The Guggenheim Museum is presenting Marking Infinity, a major retrospective of the work of Korean artist Lee Ufan.
Lee was born in southern Korea in 1936 and witnessed the political convulsions that beset the Korean peninsula from the Japanese occupation to the Korean War, which left the country divided in 1953.
He studied painting at the College of Fine Arts at Seoul National University and soon moved to Japan, where he earned a degree in philosophy. Over the last 40 years, he has lived and worked in Korea, Japan, and France, becoming a transnational artist in a postmodern world before those terms were current.
In the late 1960s, in an artistic environment emphasizing ideas of system, structure, and process, Lee emerged as the theoretical leader of Mono-ha (literally, "School of Things"), a Japanese movement that arose amid the collapse of colonial world orders, antiauthoritarian protests, and the rise of critiques of modernity.
Lee’s sculptures, presenting dispersed arrangements of stones together with industrial materials like steel plates, rubber sheets, and glass panes, recast the object as a network of relations based on parity among the viewer, materials, and site.
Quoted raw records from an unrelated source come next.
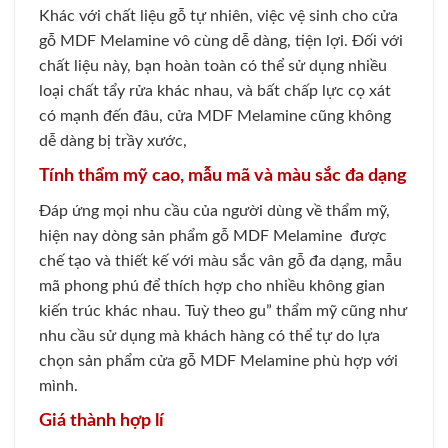
Khác với chất liệu gỗ tự nhiên, việc vệ sinh cho cửa
gỗ MDF Melamine vô cùng dễ dàng, tiện lợi. Đối với
chất liệu này, bạn hoàn toàn có thể sử dụng nhiều
loại chất tẩy rửa khác nhau, và bất chấp lực cọ xát
có mạnh đến đâu, cửa MDF Melamine cũng không
dễ dàng bị trầy xước,
Tính thẩm mỹ cao, mẫu mã và màu sắc đa dạng
Đáp ứng mọi nhu cầu của người dùng về thẩm mỹ,
hiện nay dòng sản phẩm gỗ MDF Melamine được
chế tạo và thiết kế với màu sắc vân gỗ đa dạng, mẫu
mã phong phú để thích hợp cho nhiều không gian
kiến trúc khác nhau. Tuỳ theo gu” thẩm mỹ cũng như
nhu cầu sử dụng mà khách hàng có thể tự do lựa
chọn sản phẩm cửa gỗ MDF Melamine phù hợp với
mình.
Giá thành hợp lí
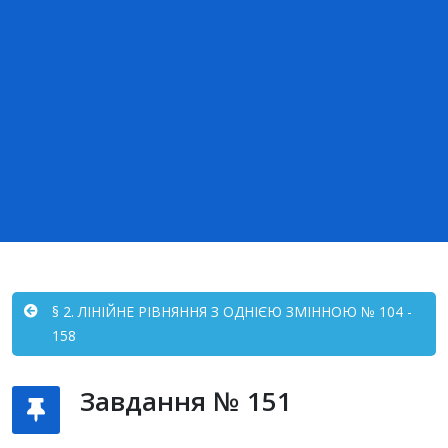
§ 2. ЛІНІЙНЕ РІВНЯННЯ З ОДНІЄЮ ЗМІННОЮ № 104 -
158
Завдання № 151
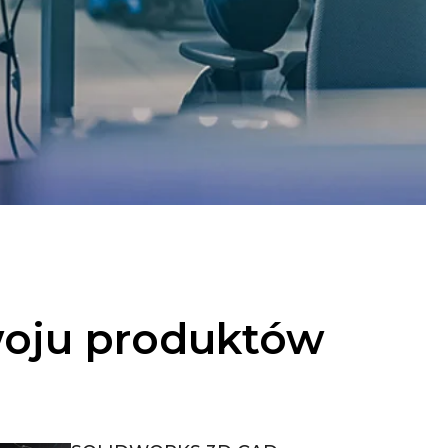
woju produktów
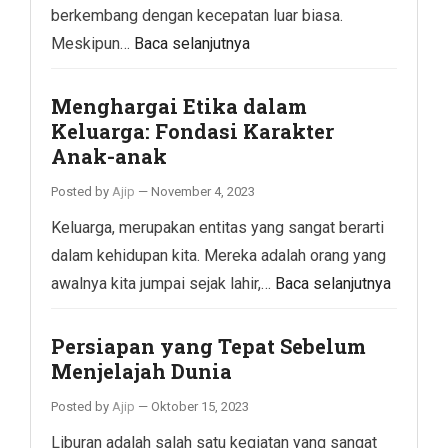
berkembang dengan kecepatan luar biasa.
Meskipun…
Baca selanjutnya
Menghargai Etika dalam
Keluarga: Fondasi Karakter
Anak-anak
Posted by
Ajip
—
November 4, 2023
Keluarga, merupakan entitas yang sangat berarti
dalam kehidupan kita. Mereka adalah orang yang
awalnya kita jumpai sejak lahir,…
Baca selanjutnya
Persiapan yang Tepat Sebelum
Menjelajah Dunia
Posted by
Ajip
—
Oktober 15, 2023
Liburan adalah salah satu kegiatan yang sangat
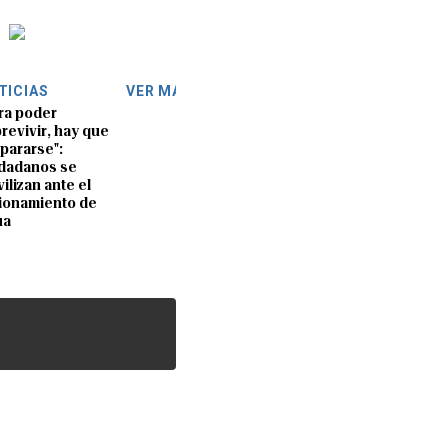
TICIAS
VER MÁS
ra poder
revivir, hay que
pararse":
dadanos se
ilizan ante el
ionamiento de
ua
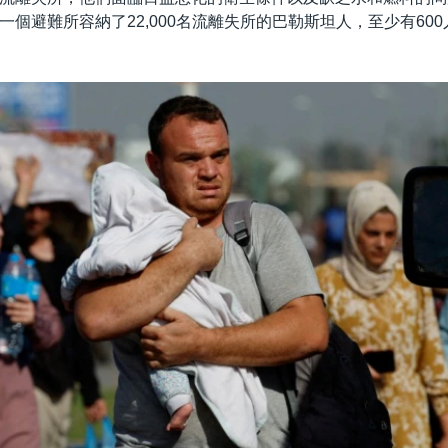
一個避難所容納了22,000名流離失所的巴勒斯坦人，至少有60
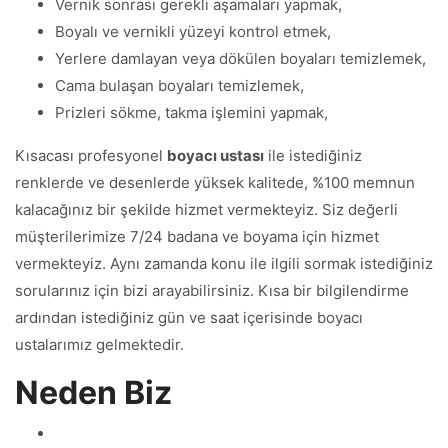
Vernik sonrası gerekli aşamaları yapmak,
Boyalı ve vernikli yüzeyi kontrol etmek,
Yerlere damlayan veya dökülen boyaları temizlemek,
Cama bulaşan boyaları temizlemek,
Prizleri sökme, takma işlemini yapmak,
Kısacası profesyonel
boyacı ustası
ile istediğiniz
renklerde ve desenlerde yüksek kalitede, %100 memnun
kalacağınız bir şekilde hizmet vermekteyiz. Siz değerli
müşterilerimize 7/24 badana ve boyama için hizmet
vermekteyiz. Aynı zamanda konu ile ilgili sormak istediğiniz
sorularınız için bizi arayabilirsiniz. Kısa bir bilgilendirme
ardından istediğiniz gün ve saat içerisinde boyacı
ustalarımız gelmektedir.
Neden Biz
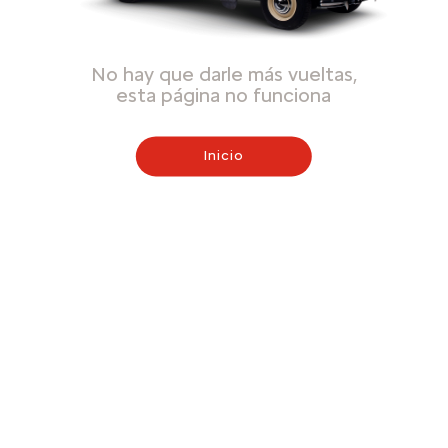
No hay que darle más vueltas,
esta página no funciona
Inicio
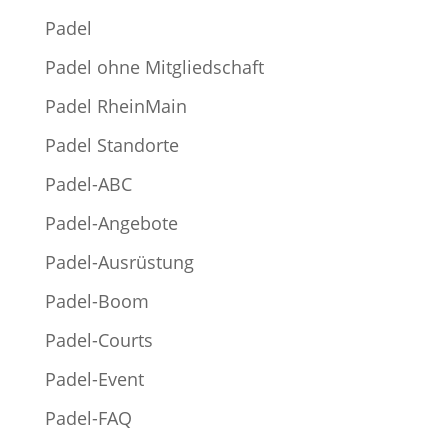
Padel
Padel ohne Mitgliedschaft
Padel RheinMain
Padel Standorte
Padel-ABC
Padel-Angebote
Padel-Ausrüstung
Padel-Boom
Padel-Courts
Padel-Event
Padel-FAQ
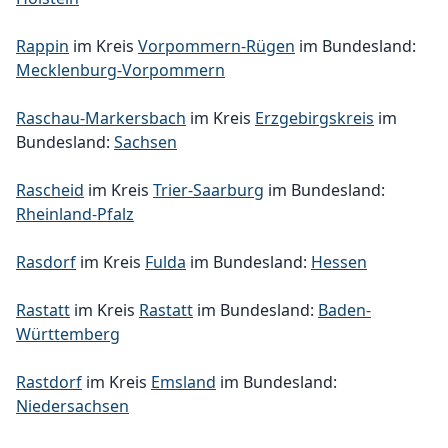
Rappin
im Kreis
Vorpommern-Rügen
im Bundesland:
Mecklenburg-Vorpommern
Raschau-Markersbach
im Kreis
Erzgebirgskreis
im
Bundesland:
Sachsen
Rascheid
im Kreis
Trier-Saarburg
im Bundesland:
Rheinland-Pfalz
Rasdorf
im Kreis
Fulda
im Bundesland:
Hessen
Rastatt
im Kreis
Rastatt
im Bundesland:
Baden-
Württemberg
Rastdorf
im Kreis
Emsland
im Bundesland:
Niedersachsen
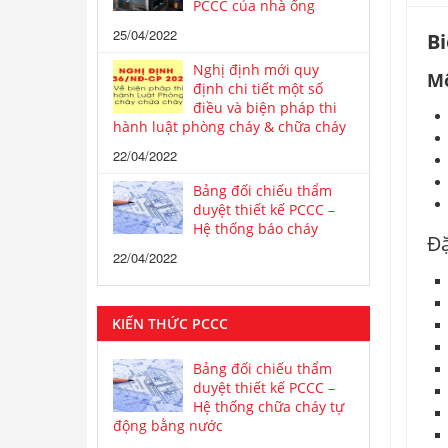
PCCC của nhà ống
25/04/2022
B
Nghị định mới quy
Mô
định chi tiết một số
điều và biện pháp thi
hành luật phòng cháy & chữa cháy
22/04/2022
Bảng đối chiếu thẩm
duyệt thiết kế PCCC –
Hệ thống báo cháy
Đặ
22/04/2022
KIẾN THỨC PCCC
Bảng đối chiếu thẩm
duyệt thiết kế PCCC –
Hệ thống chữa cháy tự
động bằng nước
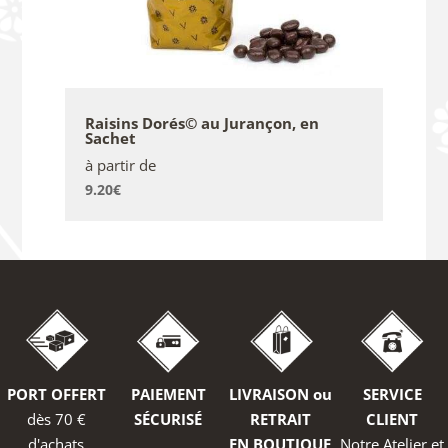
Raisins Dorés© au Jurançon, en
Sachet
à partir de
9.20
€
PORT OFFERT
PAIEMENT
LIVRAISON ou
SERVICE
dès 70 €
SÉCURISÉ
RETRAIT
CLIENT
d'achats
EN BOUTIQUE
Notre Atelier et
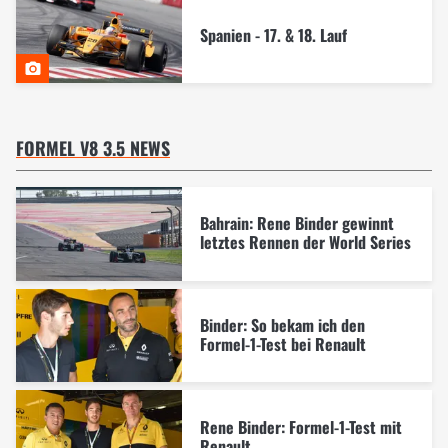
Spanien - 17. & 18. Lauf
FORMEL V8 3.5 NEWS
Bahrain: Rene Binder gewinnt
letztes Rennen der World Series
Binder: So bekam ich den
Formel-1-Test bei Renault
Rene Binder: Formel-1-Test mit
Renault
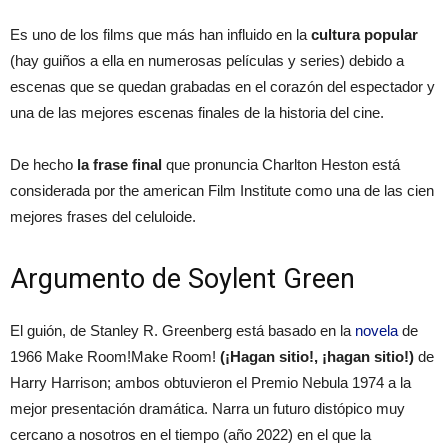
Es uno de los films que más han influido en la
cultura popular
(hay guiños a ella en numerosas películas y series) debido a
escenas que se quedan grabadas en el corazón del espectador y
una de las mejores escenas finales de la historia del cine.
De hecho
la frase final
que pronuncia Charlton Heston está
considerada por the american Film Institute como una de las cien
mejores frases del celuloide.
Argumento de Soylent Green
El guión, de Stanley R. Greenberg está basado en la
novela
de
1966 Make Room!Make Room!
(¡Hagan sitio!, ¡hagan sitio!)
de
Harry Harrison; ambos obtuvieron el Premio Nebula 1974 a la
mejor presentación dramática. Narra un futuro distópico muy
cercano a nosotros en el tiempo (año 2022) en el que la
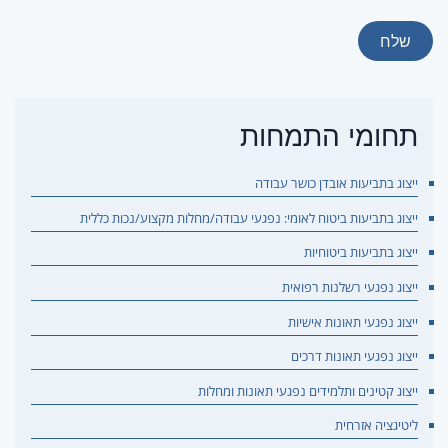
שלח
תחומי התמחות
ייצוג בתביעות אובדן כושר עבודה
ייצוג בתביעות ביטוח לאומי: נפגעי עבודה/מחלות מקצוע/נכות כללית
ייצוג בתביעות ביטוחיות
ייצוג נפגעי רשלנות רפואית
ייצוג נפגעי תאונות אישיות
ייצוג נפגעי תאונות דרכים
ייצוג קטינים ותלמידים נפגעי תאונות ומחלות
ליטיגציה אזרחית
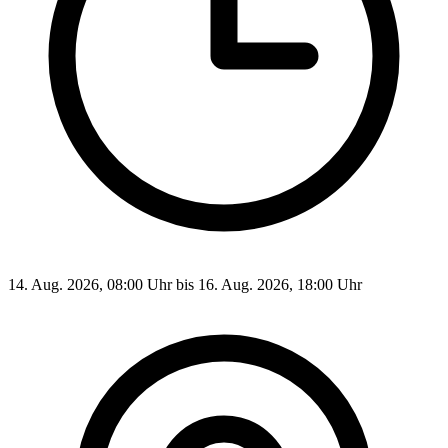
14. Aug. 2026, 08:00 Uhr bis 16. Aug. 2026, 18:00 Uhr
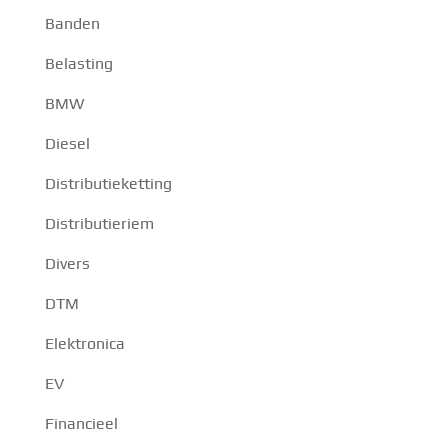
Banden
Belasting
BMW
Diesel
Distributieketting
Distributieriem
Divers
DTM
Elektronica
EV
Financieel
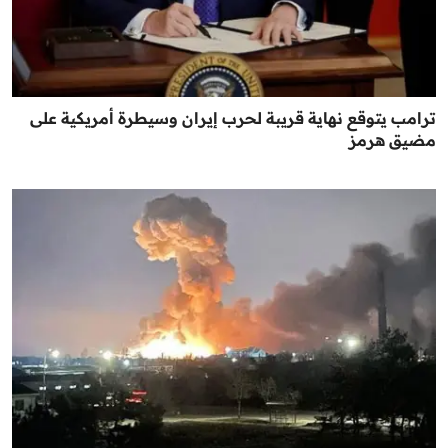
ترامب يتوقع نهاية قريبة لحرب إيران وسيطرة أمريكية على
مضيق هرمز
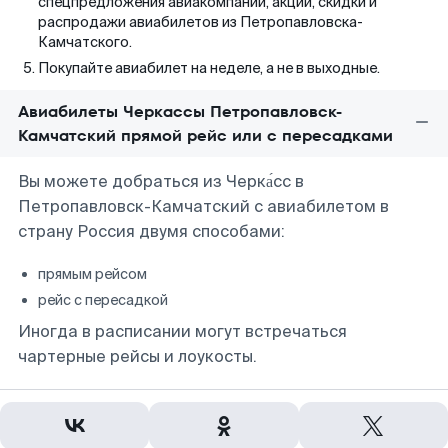
спецпредложения авиакомпаний, акции, скидки и
распродажи авиабилетов из Петропавловска-
Камчатского.
Покупайте авиабилет на неделе, а не в выходные.
Авиабилеты Черкассы Петропавловск-
Камчатский прямой рейс или с пересадками
Вы можете добраться из Черка́сс в
Петропавловск-Камчатский с авиабилетом в
страну Россия двумя способами:
прямым рейсом
рейс с пересадкой
Иногда в расписании могут встречаться
чартерные рейсы и лоукосты.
Lee was also a pivotal figure in the Korean tansaekhwa (monochrome painting) school, which offered a fresh approach to minimalist abstraction by presenting repetitive gestural marks as bodily records of time’s perpetual passage. Deeply versed in modern philosophy and Asian metaphysics, Lee has coupled his artistic practice with a prodigious body of critical and philosophical writings, which provide the quotations that appear throughout this exhibition.
|From Line, 1977|
Lee’s early painting series, From Point and From Line (1972–84) present a minimal, gestural act that induces in the viewer a lived experience of passing time and physical (rather than depicted) space. In these works, Lee combines ground mineral pigment with animal-skin glue, traditional to East Asian painting on silk. Restricting his palette to a single color on a white ground—colbalt blue or burnt orange, evoking sky or earth, respectively—Lee loads his brush with this powdery, crystalline emulsion and, in From Point, marks the canvas with regular dabs from left to right until there is no more color left. He then repeats this act until rows of gradually fading marks fill the entire canvas. The From Line series pursues a similar systematic approach, moving vertically with single gestural strokes. Lee uses the means of abstract minimalism—seriality, the grid, and monochrome—to alternative ends, emphasizing the gestural mark, the edge, and surface as physical affirmations of existence.
|From Point, 1973|
The show concludes with an installation of Lee’s Dialogue painting series (2006– ). Lee has created a site-specific installation placing a single, broad, viscous stroke of paint on each of three adjacent walls of the empty room.